Gianni Celati wrote about Ghirri's work: "... [...] a sight that neither search for hidden treasures, nor looking for exceptional adventures."









The SLOW WATCHING project was born on internet in 2015 as a Facebook group and an art movement. This group is open to everyone and currently has more than 400 registered members from many of Italy's regions. The authors can submit their works to the community for a collective and shared reading, inspired by the principles of the movement.

The SLOW WATCHING is not a kind of photography, but an "intention" and a way of understanding photography. From its very beginning, it was natural to collect these ideas into a manifesto.

"... [...] The drafting of a manifesto is one component of what we call the artistic and literary movement characterized, in most cases, by a break or a renewal of the existing situation, typical of a particular historical period and of a specific region, which constitutes its identity, ... [...]. In art, a new movement is created and it can be defined as such when the artists meet and identify with the founder's thinking and proceed in the direction indicated by the manifesto. The movement therefore indicates a group of people who gather together around an idea to promote a particular vision of art. The term movement is derived from the verb to move, understood in this context as moving together in one direction, exactly what was agreed on... [...]"
Source: Laboratorio Di Cult 025 FIAF - Virtual manifestos by Monica Mazzolini
www.fiaf.net/agoradicult/2017/09/24/manifesti-virtuali_-01-di-monica-mazzolini/










Since its birth, photography has been facing with being a faithful reproduction of reality or a free interpretation of the world. In the first case, if we naively trust the authenticity of the photographic medium, the image is considered as a strictly referential object and is interpreted as reality itself. Therefore the activity of the photographer is limited to a series of technical operations aimed at the most faithful reproduction of the world and the events to be represented.

We know that the photographer, from the simple framing at the beginning, conducts a stream of choices that make an interpretation of reality as a final result, that is his own personal point of view on the world.

As a consequence of his choices, the photographer, from simple camera operator grows into an artist. And when those choices are aimed not only at an aesthetic research, we can also read the photograph as a series of signs which go beyond what they simply represent. So the image becomes itself a producer of meaning and we are asked to shift our perception to a more complex and articulated level of vision.

We should not be misled by the immediacy of shutter speeds: photography is a product of thought and as such, in the phases of both its realization and fruition we need to approach the world in a slower, more attentive view.

Luigi Ghirri wrote: "From a communicative point of view, the important role that photography plays today is to curb the streamlining of the processes of reading images. It represents a place where we can observe reality, or its surrogate, which still allows us to look at things, while the perception of the images in film and television has got so fast that we simply can't see anything. It is like we were able to read a news article without anybody ever turning the pages of the newspaper. It is a kind of slow watching, an extremely important way of seeing things in today's life, given the accelerating processes from a technological as well as from a perceptive viewpoint over the last years."
Source: Luigi Ghirri, Lezioni di fotografia (Photography lessons), Edizione Quodlibet, 2010

For the last 100 years of its thousand years history, human being, firstly through the invention of motor vehicles, then film and television, has made its vision process faster and faster as well as shallow at the same time. Whereas in the past proceeding to a crawl was used to be normal, nowadays it has since perceived like an unpleasant inconvenience of traffic congestion.
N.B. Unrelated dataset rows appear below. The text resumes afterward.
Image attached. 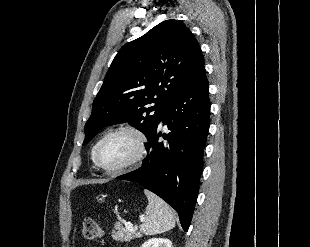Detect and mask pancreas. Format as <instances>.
<instances>
[{
	"label": "pancreas",
	"instance_id": "pancreas-1",
	"mask_svg": "<svg viewBox=\"0 0 310 247\" xmlns=\"http://www.w3.org/2000/svg\"><path fill=\"white\" fill-rule=\"evenodd\" d=\"M112 237L116 241L130 242L132 239L140 237V234L135 230L129 231L126 228L120 227L117 229V231H112Z\"/></svg>",
	"mask_w": 310,
	"mask_h": 247
}]
</instances>
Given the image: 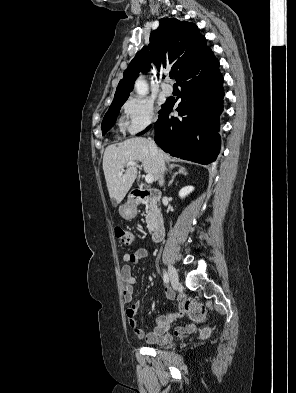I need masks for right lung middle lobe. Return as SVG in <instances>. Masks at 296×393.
<instances>
[{"instance_id": "obj_1", "label": "right lung middle lobe", "mask_w": 296, "mask_h": 393, "mask_svg": "<svg viewBox=\"0 0 296 393\" xmlns=\"http://www.w3.org/2000/svg\"><path fill=\"white\" fill-rule=\"evenodd\" d=\"M127 99L115 100L112 102L109 110L105 114L102 122V135H104L114 125L119 110ZM163 106V105H162Z\"/></svg>"}]
</instances>
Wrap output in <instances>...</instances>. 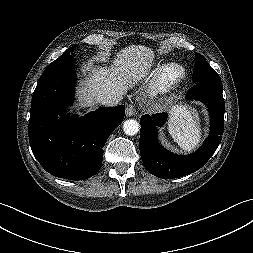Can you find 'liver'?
Returning a JSON list of instances; mask_svg holds the SVG:
<instances>
[{
	"mask_svg": "<svg viewBox=\"0 0 253 253\" xmlns=\"http://www.w3.org/2000/svg\"><path fill=\"white\" fill-rule=\"evenodd\" d=\"M154 52L144 45H131L116 54L111 68L99 67L93 62L84 66L85 78L77 95L79 105L94 106L98 95L122 96L150 70Z\"/></svg>",
	"mask_w": 253,
	"mask_h": 253,
	"instance_id": "liver-1",
	"label": "liver"
}]
</instances>
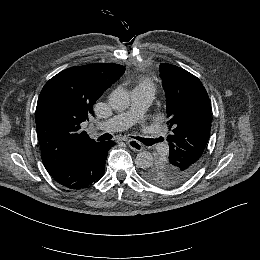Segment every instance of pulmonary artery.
Returning <instances> with one entry per match:
<instances>
[{
    "mask_svg": "<svg viewBox=\"0 0 260 260\" xmlns=\"http://www.w3.org/2000/svg\"><path fill=\"white\" fill-rule=\"evenodd\" d=\"M152 97L150 94H143L141 91H135L132 93V102L129 103L123 115L119 117H113L110 121L100 124L97 129H106L110 133H116L119 129L129 128L132 126L137 115L145 110L151 103Z\"/></svg>",
    "mask_w": 260,
    "mask_h": 260,
    "instance_id": "1",
    "label": "pulmonary artery"
}]
</instances>
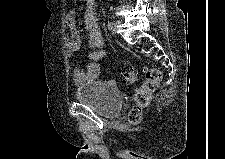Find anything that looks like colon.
Here are the masks:
<instances>
[{"instance_id":"1","label":"colon","mask_w":225,"mask_h":159,"mask_svg":"<svg viewBox=\"0 0 225 159\" xmlns=\"http://www.w3.org/2000/svg\"><path fill=\"white\" fill-rule=\"evenodd\" d=\"M143 72L145 74V80L135 90L134 107L129 113V119L133 122L138 121L141 118L143 110L150 104L152 94L158 88L162 78L160 69L156 67H145ZM137 78L138 71L135 68L129 69L126 73V81L128 83L136 82Z\"/></svg>"}]
</instances>
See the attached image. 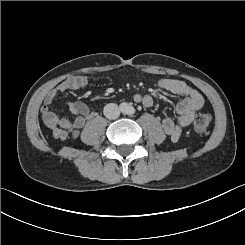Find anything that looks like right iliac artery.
Masks as SVG:
<instances>
[{"instance_id": "82829eb1", "label": "right iliac artery", "mask_w": 245, "mask_h": 245, "mask_svg": "<svg viewBox=\"0 0 245 245\" xmlns=\"http://www.w3.org/2000/svg\"><path fill=\"white\" fill-rule=\"evenodd\" d=\"M125 109H126L125 104H122V105H121V110H125Z\"/></svg>"}]
</instances>
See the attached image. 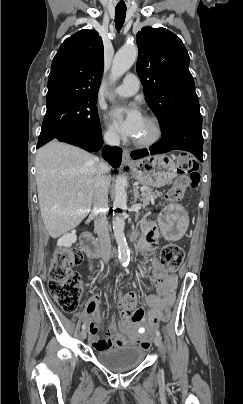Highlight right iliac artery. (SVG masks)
I'll use <instances>...</instances> for the list:
<instances>
[{"label":"right iliac artery","mask_w":243,"mask_h":404,"mask_svg":"<svg viewBox=\"0 0 243 404\" xmlns=\"http://www.w3.org/2000/svg\"><path fill=\"white\" fill-rule=\"evenodd\" d=\"M85 328H86V326L83 324V325H82V330H84Z\"/></svg>","instance_id":"obj_1"}]
</instances>
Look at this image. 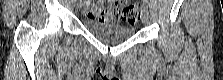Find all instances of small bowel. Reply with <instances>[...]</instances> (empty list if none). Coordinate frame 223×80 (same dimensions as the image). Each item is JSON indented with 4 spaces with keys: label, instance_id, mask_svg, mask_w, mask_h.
Returning a JSON list of instances; mask_svg holds the SVG:
<instances>
[{
    "label": "small bowel",
    "instance_id": "small-bowel-1",
    "mask_svg": "<svg viewBox=\"0 0 223 80\" xmlns=\"http://www.w3.org/2000/svg\"><path fill=\"white\" fill-rule=\"evenodd\" d=\"M113 6V1H108L106 5L101 2L89 3L85 7L84 14L88 18L102 21L119 19L113 11Z\"/></svg>",
    "mask_w": 223,
    "mask_h": 80
}]
</instances>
Let's think about how much the way we look at a landscape or at every ordinary events of life has changed. Our unseeing eyes are neither able to dwell on them anymore, nor to be really involved in. As we were resigned not to be surprised with anything in our daily lives, we stopped to believe that instead it is important to do that or perhaps we have lost the ability to see, like we already knew everything.

Photography is the result of thinking, so SLOW WATCHING means to resume awareness of the poetry of ordinary existence through a closer, slower look and narrate it by means of photography.

It is highly important to preserve the dignity of everyday life and go back to be amazed even at simple things, because by rediscovering them we will learn to get along with ourselves and discover what Luigi Ghirri called "the sense of being in the world".